Bank of America posted an $8.8 billion second-quarter loss as the biggest U.S. bank by assets tries to put its disastrous acquisition of Countrywide in the rearview mirror.
The Charlotte-based bank lost 90 cents a share in the quarter, reversing the year-ago profit of $3.1 billion, or 27 cents a share. Revenue, hit by $13 billion in mortgage litigation costs, plunged 54% from a year earlier to $13.5 billion.
Excluding the mortgage costs – including the $8.5 billion agreement BofA BAC reached last month to settle some mortgage-putback claims by big investors led by Pimco and BlackRock – BofA made $3.7 billion, or 33 cents a share, on revenue of $26.5 billion.
BofA’s big mortgage business, which became the nation’s biggest when then CEO Ken Lewis bought the notorious subprime mill Countrywide at a 2008 fire sale, posted a $14.5 billion loss in the latest quarter.

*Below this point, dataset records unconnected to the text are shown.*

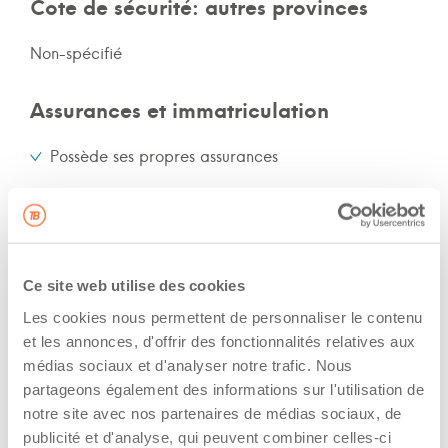
Cote de sécurité: autres provinces
Non-spécifié
Assurances et immatriculation
Possède ses propres assurances
The driver hold a driving licence from:
quebec
Has a vehicle registered in the following
Ce site web utilise des cookies
province:
Les cookies nous permettent de personnaliser le contenu
et les annonces, d'offrir des fonctionnalités relatives aux
quebec
médias sociaux et d'analyser notre trafic. Nous
partageons également des informations sur l'utilisation de
Diplômes et certifications
notre site avec nos partenaires de médias sociaux, de
publicité et d'analyse, qui peuvent combiner celles-ci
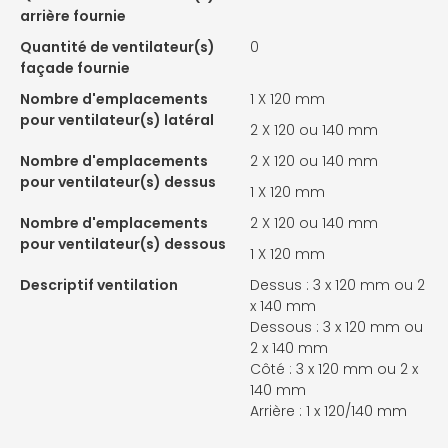
arrière fournie
Quantité de ventilateur(s)
0
façade fournie
Nombre d'emplacements
1 X
120 mm
pour ventilateur(s) latéral
2 X
120 ou 140 mm
Nombre d'emplacements
2 X
120 ou 140 mm
pour ventilateur(s) dessus
1 X
120 mm
Nombre d'emplacements
2 X
120 ou 140 mm
pour ventilateur(s) dessous
1 X
120 mm
Descriptif ventilation
Dessus : 3 x 120 mm ou 2
x 140 mm
Dessous : 3 x 120 mm ou
2 x 140 mm
Côté : 3 x 120 mm ou 2 x
140 mm
Arrière : 1 x 120/140 mm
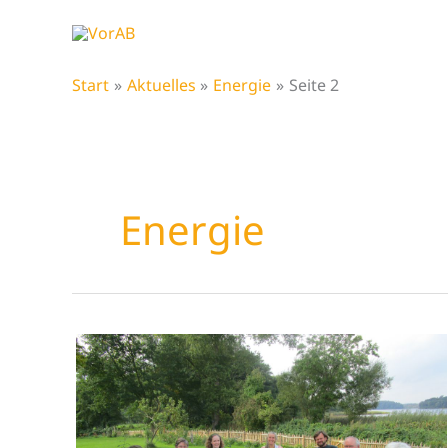
Zum
Inhalt
springen
Start
Aktuelles
Energie
Seite 2
Energie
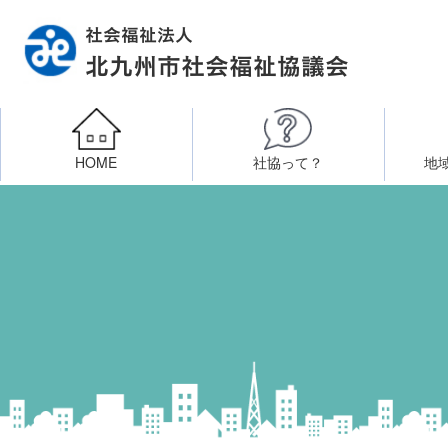
HOME
社協って？
地
相談したい
社会福祉施設への整備資金貸付
北九州市社会福祉協議
区・校（地）区社協
ボラン
高齢者に関すること
障
門司区事務所
終活あんしんセンター
北九
子どもに関すること
八幡東区事務所
その他
知りたい・学びたい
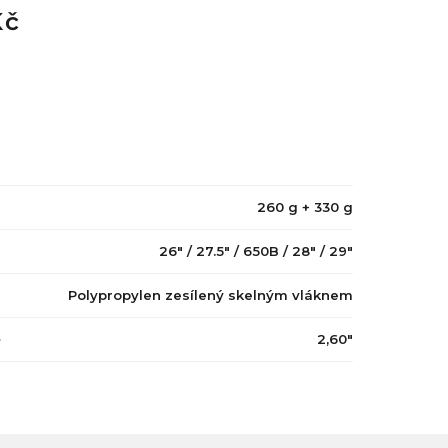
Kč
260 g + 330 g
26" / 27.5" / 650B / 28" / 29"
Polypropylen zesílený skelným vláknem
ě
2,60"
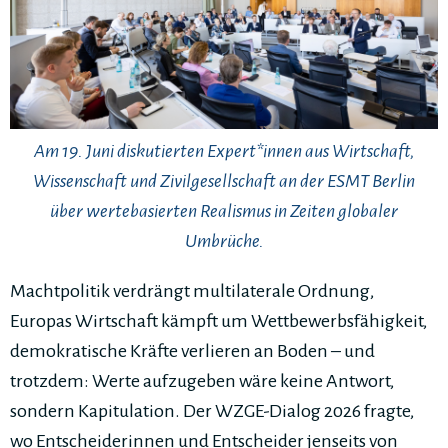
Am 19. Juni diskutierten Expert*innen aus Wirtschaft,
Wissenschaft und Zivilgesellschaft an der ESMT Berlin
über wertebasierten Realismus in Zeiten globaler
Umbrüche.
Machtpolitik verdrängt multilaterale Ordnung,
Europas Wirtschaft kämpft um Wettbewerbsfähigkeit,
demokratische Kräfte verlieren an Boden – und
trotzdem: Werte aufzugeben wäre keine Antwort,
sondern Kapitulation. Der WZGE-Dialog 2026 fragte,
wo Entscheiderinnen und Entscheider jenseits von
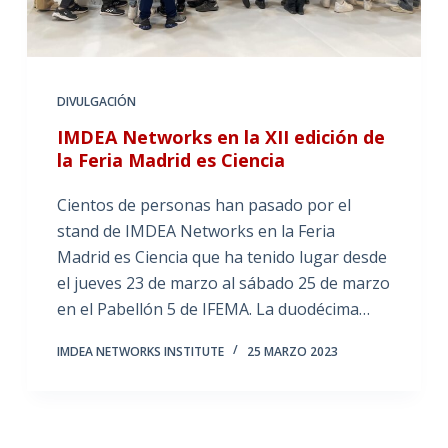
DIVULGACIÓN
IMDEA Networks en la XII edición de
la Feria Madrid es Ciencia
Cientos de personas han pasado por el
stand de IMDEA Networks en la Feria
Madrid es Ciencia que ha tenido lugar desde
el jueves 23 de marzo al sábado 25 de marzo
en el Pabellón 5 de IFEMA. La duodécima…
IMDEA NETWORKS INSTITUTE
25 MARZO 2023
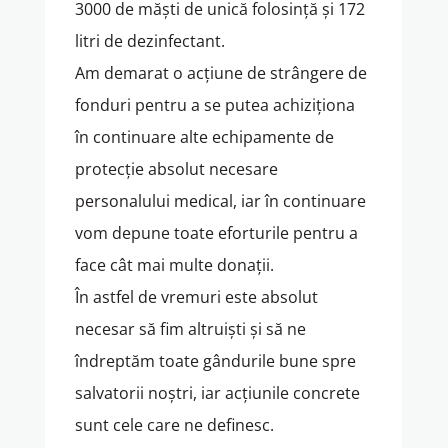
3000 de măști de unică folosință și 172
litri de dezinfectant.
Am demarat o acțiune de strângere de
fonduri pentru a se putea achiziționa
în continuare alte echipamente de
protecție absolut necesare
personalului medical, iar în continuare
vom depune toate eforturile pentru a
face cât mai multe donații.
În astfel de vremuri este absolut
necesar să fim altruiști și să ne
îndreptăm toate gândurile bune spre
salvatorii noștri, iar acțiunile concrete
sunt cele care ne definesc.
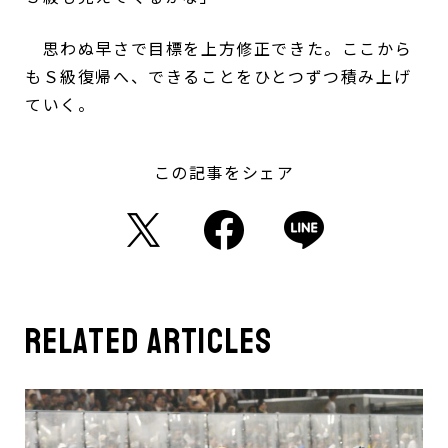
思わぬ早さで目標を上方修正できた。ここから
もＳ級復帰へ、できることをひとつずつ積み上げ
ていく。
この記事をシェア
related articles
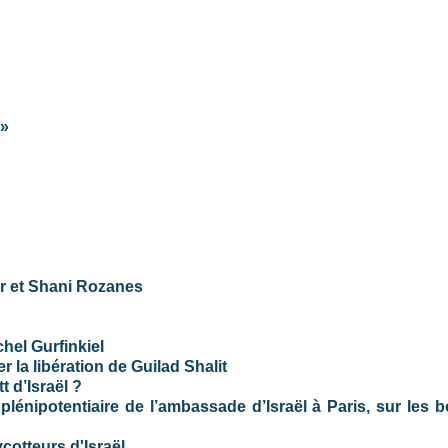
 »
ir et Shani Rozanes
chel Gurfinkiel
r la libération de Guilad Shalit
 d’Israël ?
lénipotentiaire de l’ambassade d’Israël à Paris, sur les b
ycotteurs d'Israël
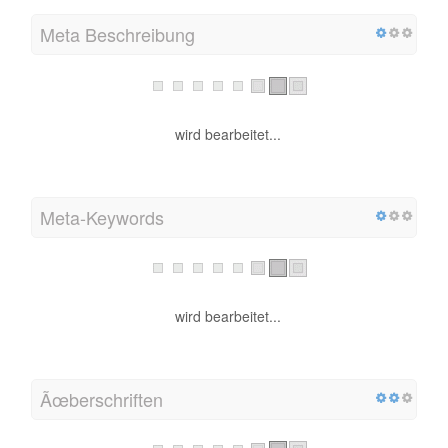
Meta Beschreibung
wird bearbeitet...
Meta-Keywords
wird bearbeitet...
Ãœberschriften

BofA gamely pointed out that this means the rest of its businesses made almost $6 billion in the latest quarter. But the figure is inflated by asset sale gains and debt sales, and it’s not news that’s likely to be all that well received by investors who have shown every sign of doubting current chief Brian Moynihan’s leadership.
BofA shares fell below $10 Monday for the first time since the spring of 2009, when the stock market traded for half its current price and BofA was widely viewed as a candidate for a government takeover.
“Obviously, the solid performance in our underlying businesses continues to be clouded by the costs we are absorbing from our legacy mortgage issues,” Moynihan said in a press release. “We intend to continue our efforts to put the mortgage uncertainty behind us, build capital through the strength of the franchise, and deliver the returns for shareholders that we owe them.”
That statement is noteworthy because as recently as this spring, Moynihan was claiming BofA would be able to resume paying a modest dividend – a plan that was shot down by a Federal Reserve deeply concerned about the bank’s financial strength. If anything those concerns have increased now that Europe is in free fall and the U.S. economy appears to be stalling.
But Moynihan has changed his stripes before, notably in the mortgage lawsuit mess in which he swung from a fighting stance last fall to a let’s settle this one this summer. Like Ben Bernanke and his exit plan, Moynihan has had to make concessions to a grim reality that, for all his efforts, doesn’t look likely to improve any time soon.